1Q25 in a Nutshell. The quarterly figures of CEMEX and GCC came in line with our estimates, but slightly lower than the consensus expectations. Total revenues in 1Q25 for the sector dropped 8%, while total EBITDA was down 17% YoY, implying a 2.0 pp YoY contraction in the EBITDA margin. GCC posted the lowest EBITDA margin contraction (-0.6 pp), while CEMEX's EBITDA performance accounted for an 18% YoY drop, resulting in a 2.1 pp contraction in its EBITDA margin. It is worth noting that a favorable price environment partially compensates for lower volumes.

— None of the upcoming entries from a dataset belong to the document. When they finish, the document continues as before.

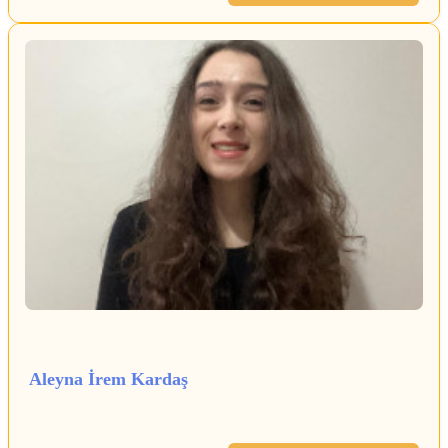
Aleyna İrem Kardaş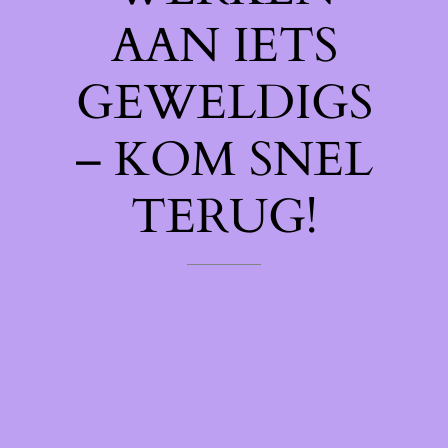
AAN IETS
GEWELDIGS
– KOM SNEL
TERUG!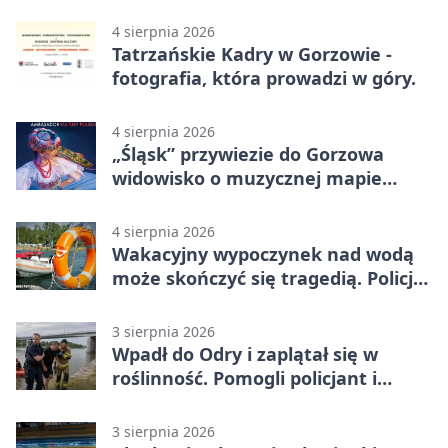
4 sierpnia 2026
Tatrzańskie Kadry w Gorzowie -
fotografia, która prowadzi w góry.
4 sierpnia 2026
„Śląsk” przywiezie do Gorzowa
widowisko o muzycznej mapie
Polski
4 sierpnia 2026
Wakacyjny wypoczynek nad wodą
może skończyć się tragedią. Policja
apeluje
3 sierpnia 2026
Wpadł do Odry i zaplątał się w
roślinność. Pomogli policjant i
funkcjonariusz Straży Granicznej
3 sierpnia 2026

2025 Guidance. Overall, the companies' guidance for 2025 was reiterated, and they are still maintaining a positive outlook for the rest of the year. Although the environment will remain challenging, both companies are anticipating a gradual recovery in volumes during 2H25, with the US market being one of the main markets with volume recovery. From the pricing perspective, it will maintain its positive trend with mid-single-digit growth. Related to potential tariff implementation in Mexico, it is still too early to say what the impact would be for both companies. However, the top management of CEMEX and GCC remained optimistic regarding their operating leverage, which would result in a gradual EBITDA margin expansion during the rest of the year.
We reiterate our positive outlook in the sector. Current price levels offer an attractive potential upside for long-term investors, supported by appealing valuations. CEMEX 2025 EV/EBITDA of 4.8x has a 49% discount against international peers, while GCC’s 2025 EV of 5.1x implies a 46% discount vs international peers and a 65% discount against US companies.